With the latest attack at the heart and pulse of New York's financial district, the fear is that the consumer, who has been holding the economy together with stickpins, will retrench. In other words, adios to slow growth, hello recession.
The financial futures market voted sharply and swiftly, expressing its view that the aftershock would force the Federal Reserve's hand quickly. In Asian trading last night, the implied yield on his and next year's eurodollar futures contracts, traded on the Simex, plummeted 23 to 42 basis points. The December 2001 contract closed at 2.9 percent, implying a funds rate of about 2.75 percent by year-end.
In deference to the tragedy, most economic research departments refrained from instant analysis on Tuesday. By yesterday, first thoughts were starting to trickle out.
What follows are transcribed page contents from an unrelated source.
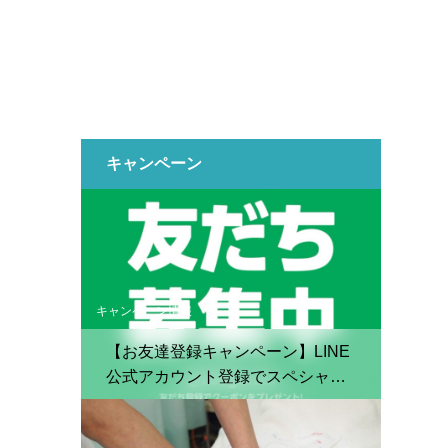
キャンペーン
キャンペーン情報
【お友達登録キャンペーン】LINE
公式アカウント登録でスペシャル
クーポン配布中！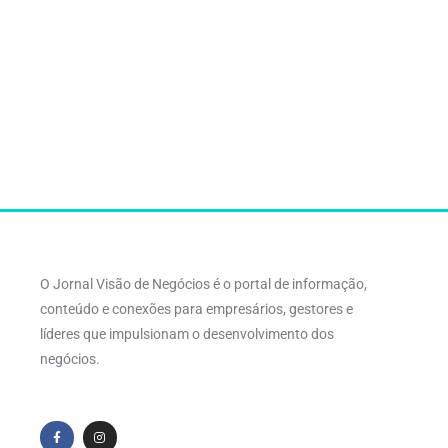
O Jornal Visão de Negócios é o portal de informação,
conteúdo e conexões para empresários, gestores e
líderes que impulsionam o desenvolvimento dos
negócios.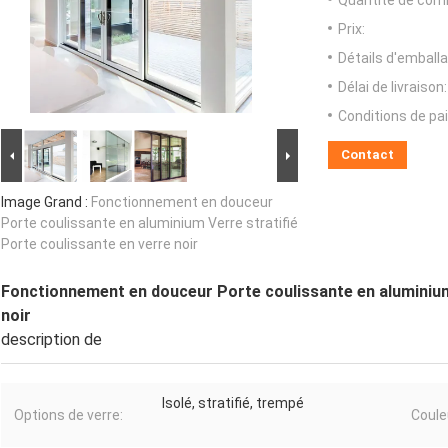
Quantité de com
Prix:
Détails d'emballa
Délai de livraison:
Conditions de pa
Contact
Image Grand :
Fonctionnement en douceur
Porte coulissante en aluminium Verre stratifié
Porte coulissante en verre noir
Fonctionnement en douceur Porte coulissante en aluminium 
noir
description de
Isolé, stratifié, trempé
Options de verre:
Coule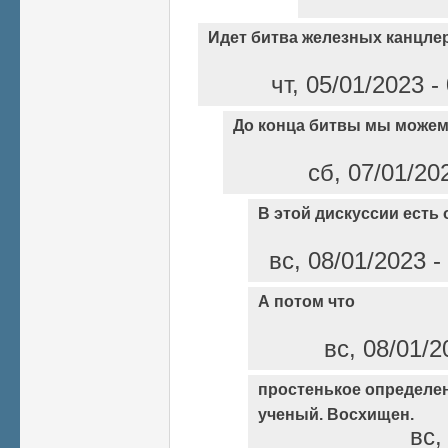
Идет битва железных канцле
чт, 05/01/2023 
До конца битвы мы можем
сб, 07/01/20
В этой дискуссии есть
вс, 08/01/2023 
А потом что
вс, 08/01/2
простенькое определени
ученый. Восхищен.
вс,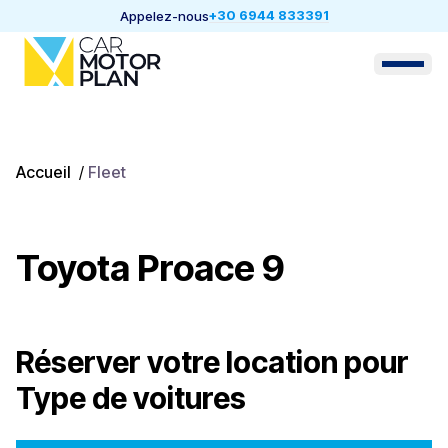
+30 6944 833391
Appelez-nous
Accueil
/
Fleet
Toyota Proace 9
Réserver votre location pour
Type de voitures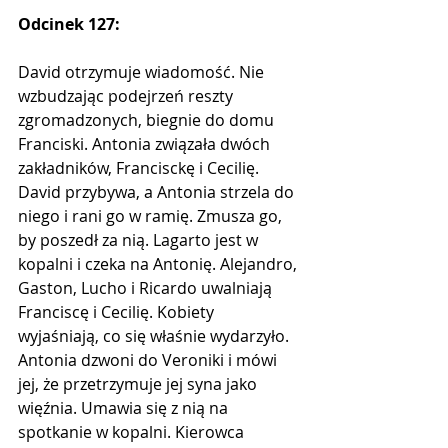
Odcinek 127:
David otrzymuje wiadomość. Nie 
wzbudzając podejrzeń reszty 
zgromadzonych, biegnie do domu 
Franciski. Antonia związała dwóch 
zakładników, Francisckę i Cecilię. 
David przybywa, a Antonia strzela do 
niego i rani go w ramię. Zmusza go, 
by poszedł za nią. Lagarto jest w 
kopalni i czeka na Antonię. Alejandro, 
Gaston, Lucho i Ricardo uwalniają 
Franciscę i Cecilię. Kobiety 
wyjaśniają, co się właśnie wydarzyło. 
Antonia dzwoni do Veroniki i mówi 
jej, że przetrzymuje jej syna jako 
więźnia. Umawia się z nią na 
spotkanie w kopalni. Kierowca 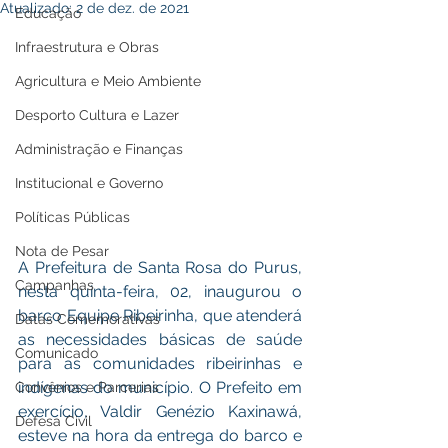
Atualizado:
2 de dez. de 2021
Educação
Infraestrutura e Obras
Agricultura e Meio Ambiente
Desporto Cultura e Lazer
Administração e Finanças
Institucional e Governo
Políticas Públicas
Nota de Pesar
A Prefeitura de Santa Rosa do Purus, 
Campanhas
nesta quinta-feira, 02, inaugurou o 
barco Equipe Ribeirinha, que atenderá 
Datas Comemorativas
as necessidades básicas de saúde 
Comunicado
para as comunidades ribeirinhas e 
indígenas do município. O Prefeito em 
Convênios e Parcerias
exercício, Valdir Genézio Kaxinawá, 
Defesa Civil
esteve na hora da entrega do barco e 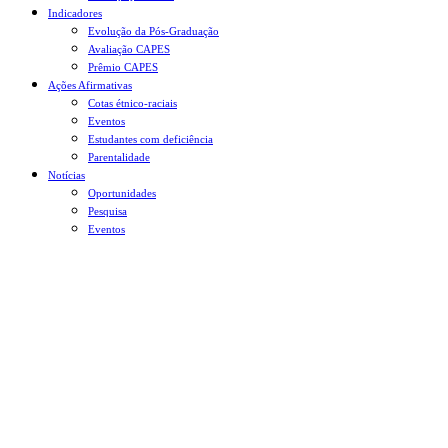
Indicadores
Evolução da Pós-Graduação
Avaliação CAPES
Prêmio CAPES
Ações Afirmativas
Cotas étnico-raciais
Eventos
Estudantes com deficiência
Parentalidade
Notícias
Oportunidades
Pesquisa
Eventos
Menu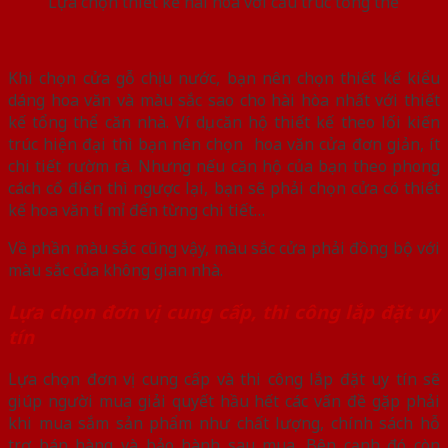
Lựa chọn thiết kế hài hoà với cấu trúc tổng thể
Khi chọn cửa gỗ chịu nước, bạn nên chọn thiết kế kiểu
dáng hoa văn và màu sắc sao cho hài hòa nhất với thiết
kế tổng thể căn nhà. Ví dụ, căn hộ thiết kế theo lối kiến
trúc hiện đại thì bạn nên chọn hoa văn cửa đơn giản, ít
chi tiết rườm rà. Nhưng nếu căn hộ của bạn theo phong
cách cổ điển thì ngược lại, bạn sẽ phải chọn cửa có thiết
kế hoa văn tỉ mỉ đến từng chi tiết…
Về phần màu sắc cũng vậy, màu sắc cửa phải đồng bộ với
màu sắc của không gian nhà.
Lựa chọn đơn vị cung cấp, thi công lắp đặt uy
tín
Lựa chọn đơn vị cung cấp và thi công lắp đặt uy tín sẽ
giúp người mua giải quyết hầu hết các vấn đề gặp phải
khi mua sắm sản phẩm như chất lượng, chính sách hỗ
trợ bán hàng và bảo hành sau mua. Bên cạnh đó còn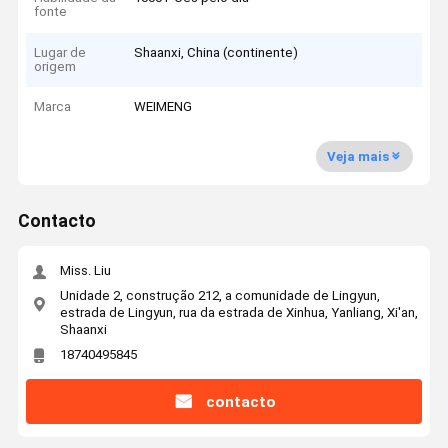
fonte
Lugar de
Shaanxi, China (continente)
origem
Marca
WEIMENG
Veja mais
Contacto
Miss. Liu
Unidade 2, construção 212, a comunidade de Lingyun,
estrada de Lingyun, rua da estrada de Xinhua, Yanliang, Xi'an,
Shaanxi
18740495845
contacto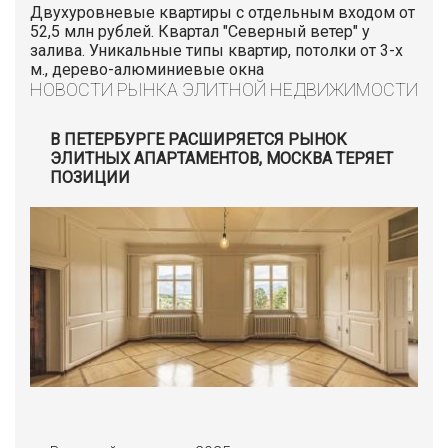
Двухуровневые квартиры с отдельным входом от
52,5 млн рублей. Квартал "Северный ветер" у
залива. Уникальные типы квартир, потолки от 3-х
м., дерево-алюминиевые окна
НОВОСТИ РЫНКА ЭЛИТНОЙ НЕДВИЖИМОСТИ
В ПЕТЕРБУРГЕ РАСШИРЯЕТСЯ РЫНОК
ЭЛИТНЫХ АПАРТАМЕНТОВ, МОСКВА ТЕРЯЕТ
ПОЗИЦИИ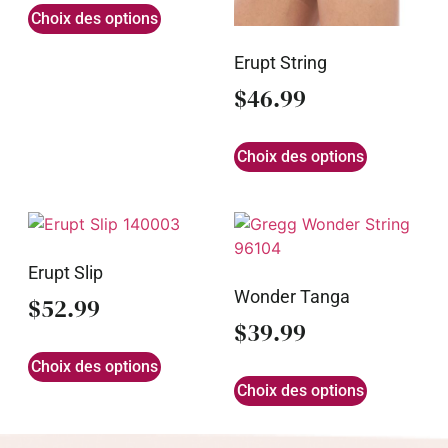
Choix des options
Erupt String
$
46.99
Choix des options
Erupt Slip
Wonder Tanga
$
52.99
$
39.99
Choix des options
Choix des options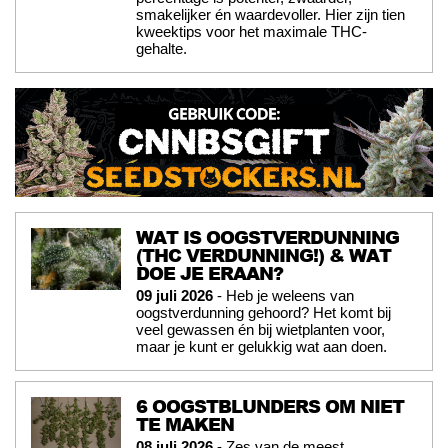
smakelijker én waardevoller. Hier zijn tien
kweektips voor het maximale THC-
gehalte.
WAT IS OOGSTVERDUNNING
(THC VERDUNNING!) & WAT
DOE JE ERAAN?
09 juli 2026
- Heb je weleens van
oogstverdunning gehoord? Het komt bij
veel gewassen én bij wietplanten voor,
maar je kunt er gelukkig wat aan doen.
6 OOGSTBLUNDERS OM NIET
TE MAKEN
08 juli 2026
- Zes van de meest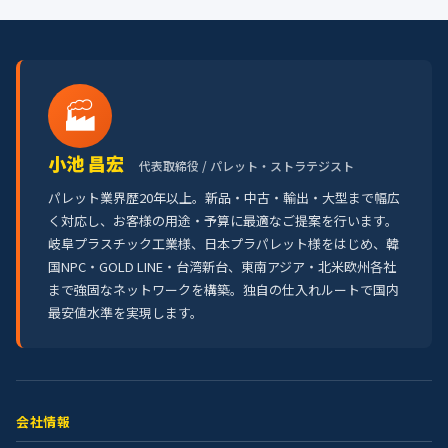
🏭
小池 昌宏
代表取締役 / パレット・ストラテジスト
パレット業界歴20年以上。新品・中古・輸出・大型まで幅広
く対応し、お客様の用途・予算に最適なご提案を行います。
岐阜プラスチック工業様、日本プラパレット様をはじめ、韓
国NPC・GOLD LINE・台湾新台、東南アジア・北米欧州各社
まで強固なネットワークを構築。独自の仕入れルートで国内
最安値水準を実現します。
会社情報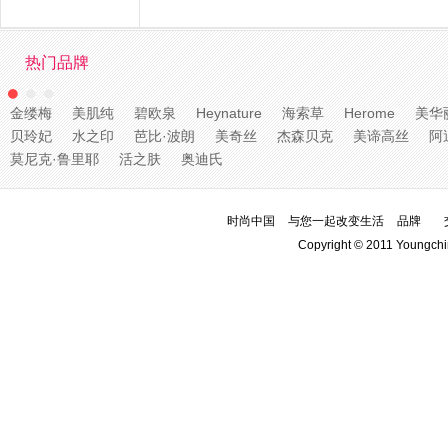
热门品牌
金缕梅
美肌纯
碧欧泉
Heynature
海索草
Herome
美华
贝玲妃
水之印
芭比·波朗
美奇丝
杰森贝克
美谛高丝
阿
莫尼克·鲁里耶
活之肤
奥迪氏
时尚中国
与您一起改变生活
品牌
Copyright © 2011 Youngchi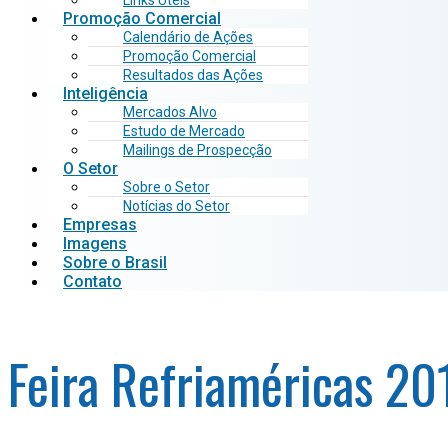
Links Úteis
Promoção Comercial
Calendário de Ações
Promoção Comercial
Resultados das Ações
Inteligência
Mercados Alvo
Estudo de Mercado
Mailings de Prospecção
O Setor
Sobre o Setor
Notícias do Setor
Empresas
Imagens
Sobre o Brasil
Contato
Feira Refriaméricas 2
Most of the focus was on the demand side, as it is with all supply shocks. Wall Street, well-trained in demand-side Keynesian economics, pretty much ignores the supply side, except when it's not applicable. (When OPEC increased oil production by 3 million barrels a day as crude oil soared to US$$37 a barrel last year, this was deemed a "supply shock" even though increased demand pushed prices higher.) The loss of productive capacity as a result of the attack will be less than if the facilities involved produced capital equipment. The nature of Wall Street's business is financial services, which can be provided from alternate locations or electronically. The ability to produce will be more seriously impaired by the loss of human capital than physical capital.
Like all supply shocks, this one will raise prices: specifically, the cost of doing business.
"You thought it took a long time to board an airplane before this happened?" asks Paul Kasriel, director of economic research at Northern Trust Corp in Chicago.
Businesses have already stepped up security. Airports and airlines are going to have to examine what happened to their security systems and do something to improve them.
The virtual shutdown of business in New York City, as well as across the country, disrupted deliveries. With planes grounded, air-cargo companies had to resort to less-efficient means to get the goods to where they were going.
This won't be the focus of financial markets, however, which are predominantly concerned with the possible hit to consumer confidence and spending. If yesterday's attack is a one-shot deal, and there aren't any other forms of psychological terror, such as bomb threats, any effect on confidence should be short-lived, Kasriel expects.
And if the central banks "act in a coordinated manner within the next few days -- providing liquidity, and then formalizing it in terms of a lower interest rate target -- it could have a powerful effect on confidence, says Jim Glassman, senior US economist at J.P. Morgan Chase.
Then there's the argument one hears anytime a natural disaster leaves destruction in its wake: that the rebuilding effort will be great for the economy.
Think of all the non-residential construction that will take place following the collapse of the World Trade Center's twin towers and damage to the surrounding area.
``We'll produce more -- that's for sure -- but we'll be poorer," says Bob Laurent, professor of economics and finance at the Illinois Institute of Technology's Stuart School of Business in Chicago.
It's as if an increase in housing starts without more net new homes. Scarce resources have to be allocated to get us back to where we started. That represents a decrease in living standars -- a negative shock to productivity -- even though the increased activity will add to real GDP growth.
If destruction were really such a good thing, why wait around for acts of God to occur? Why not destroy our own cities and constantly rebuild them? While there will no doubt be a monetary policy response to the ailing economy, if not to this week's events, the fiscal policy response is apt to be greater.
"You remember that locked box?" Kasriel asks. "It's unlocked. Defense spending? No problem. Is the government going to cut back on other spending? No way." In the spirit of bipartisanship in the wake of Tuesday's tragedy, "we'll have more government spending than we would have otherwise," Kasriel says. "And we may even get a capital gains tax cut."
The effect on consumer confidence may be transient. Any change in fiscal policy will be with us for a while.
"The recovery may be delayed, but when it comes it will be stronger than it would have been," Kasriel says.